● What you will do: Go through the listing and count the lines with "Image" in them; write only the number.

● The input:
↓↓↓

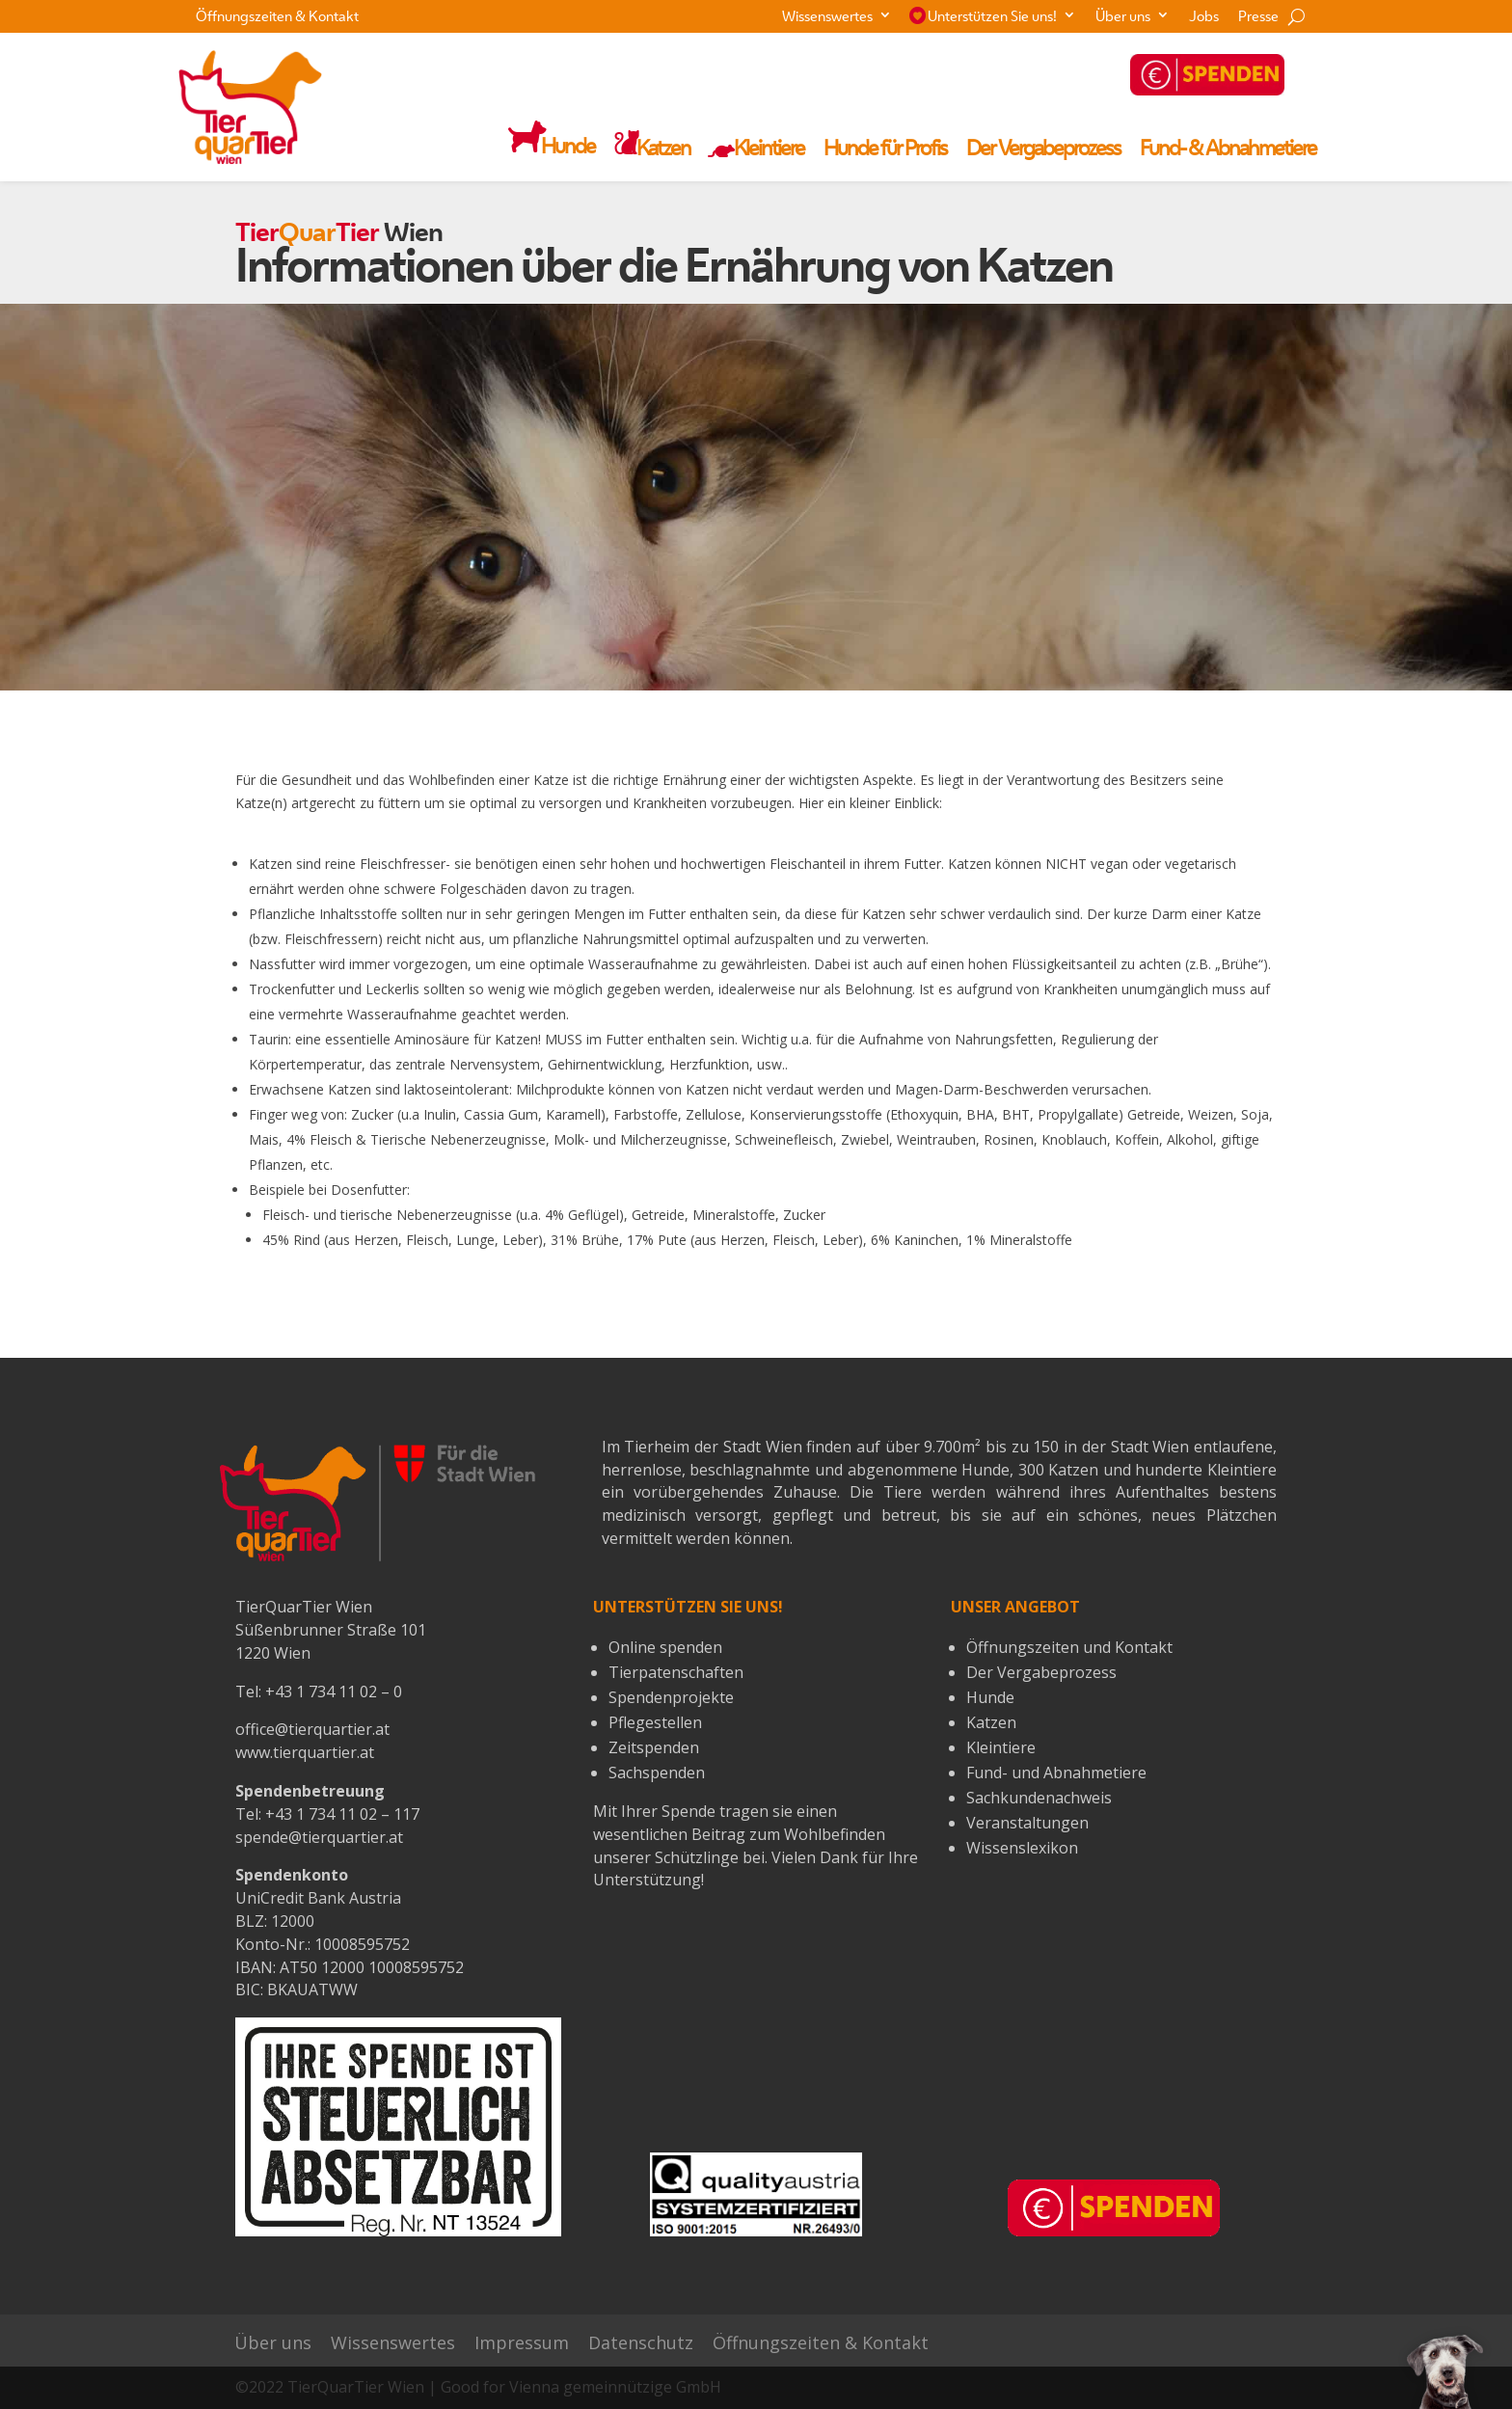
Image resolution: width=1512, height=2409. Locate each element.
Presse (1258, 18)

↑↑↑
↓↓↓

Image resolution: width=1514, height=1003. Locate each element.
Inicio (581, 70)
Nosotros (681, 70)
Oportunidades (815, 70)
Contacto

↑↑↑
↓↓↓

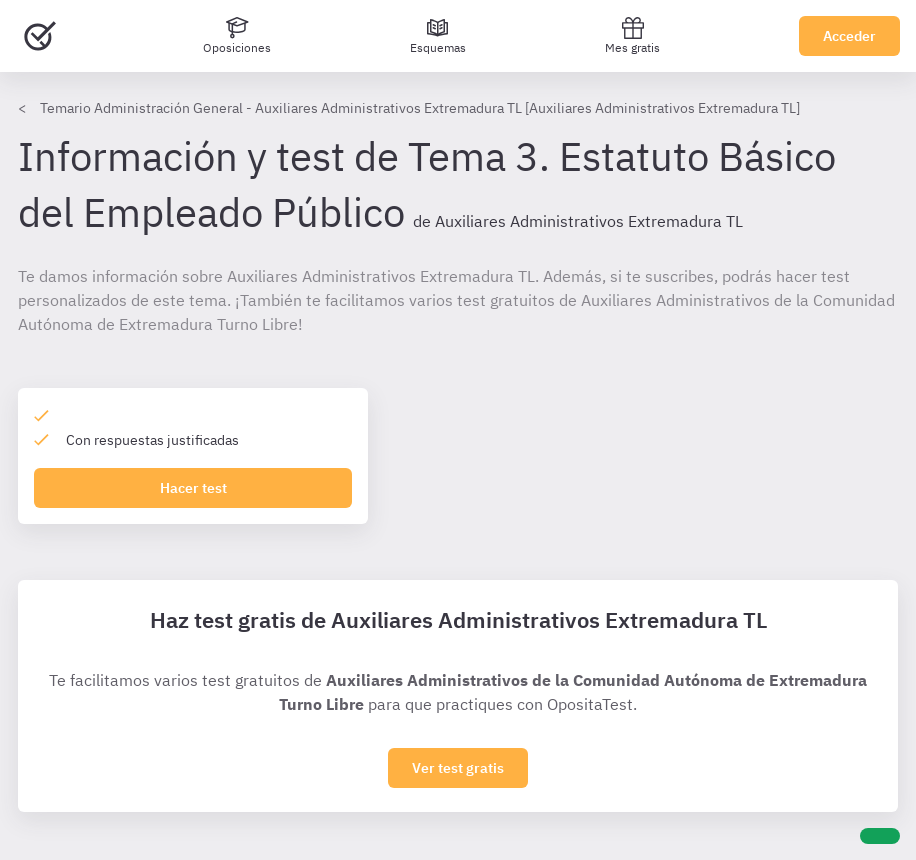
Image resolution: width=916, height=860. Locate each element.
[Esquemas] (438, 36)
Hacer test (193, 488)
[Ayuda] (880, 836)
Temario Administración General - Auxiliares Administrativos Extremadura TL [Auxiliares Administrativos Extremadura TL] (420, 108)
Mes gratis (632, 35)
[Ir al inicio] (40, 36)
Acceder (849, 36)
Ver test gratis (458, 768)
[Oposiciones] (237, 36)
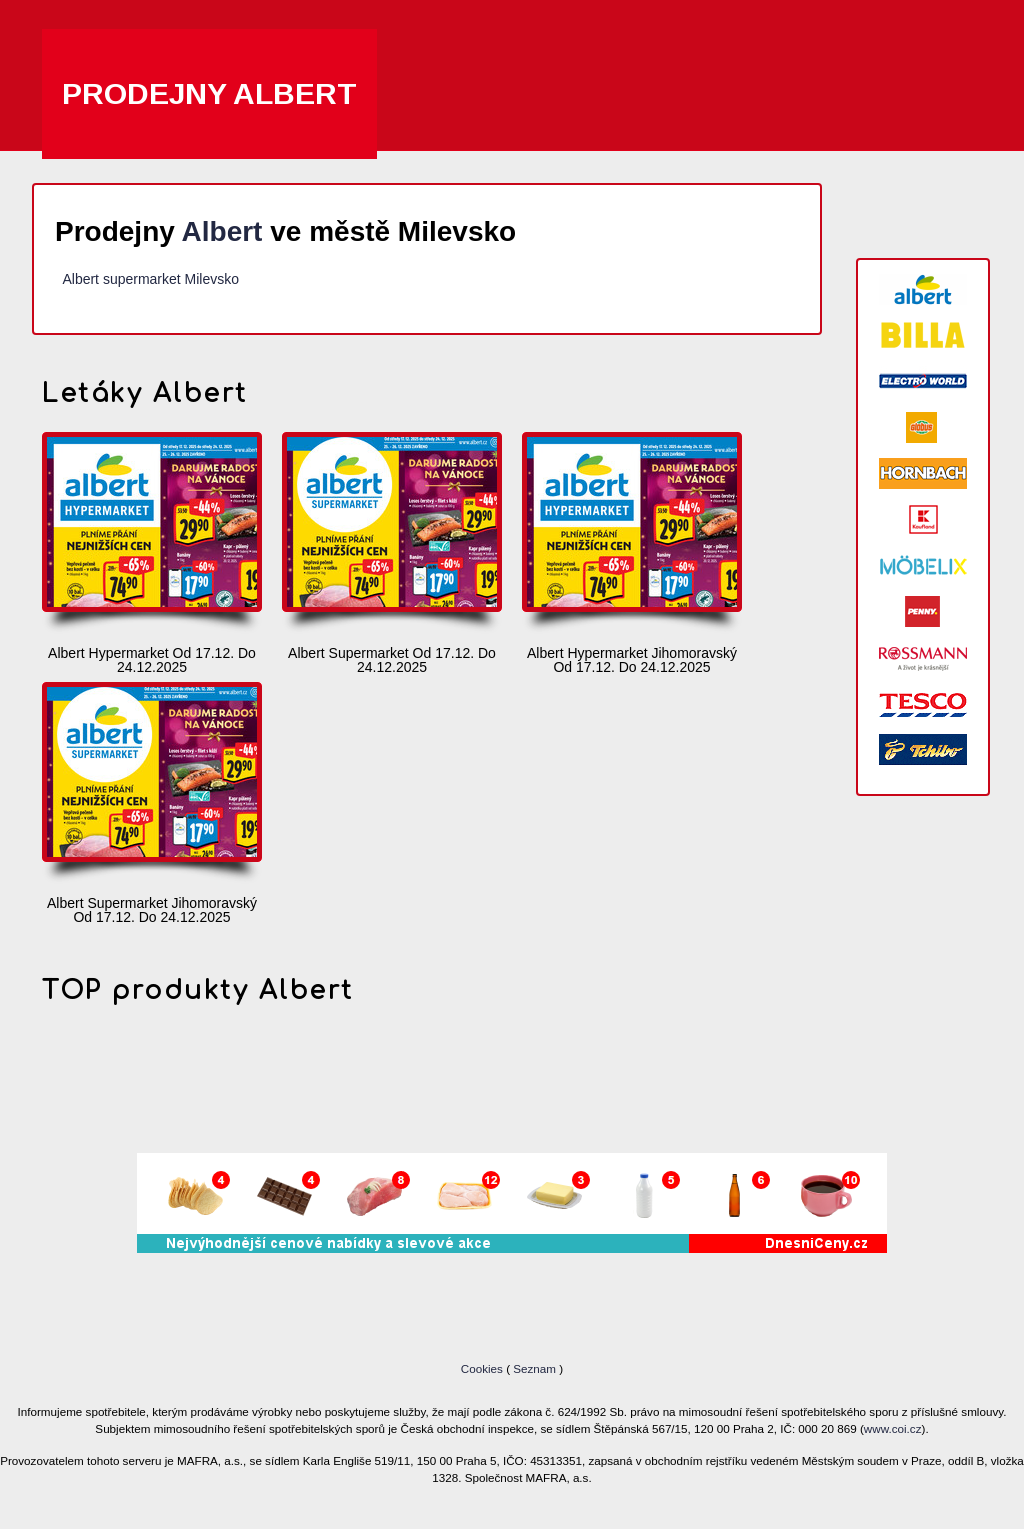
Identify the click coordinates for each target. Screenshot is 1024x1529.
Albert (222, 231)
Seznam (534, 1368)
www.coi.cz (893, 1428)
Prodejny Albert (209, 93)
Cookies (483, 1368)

↑↑↑

● Problem solution: 3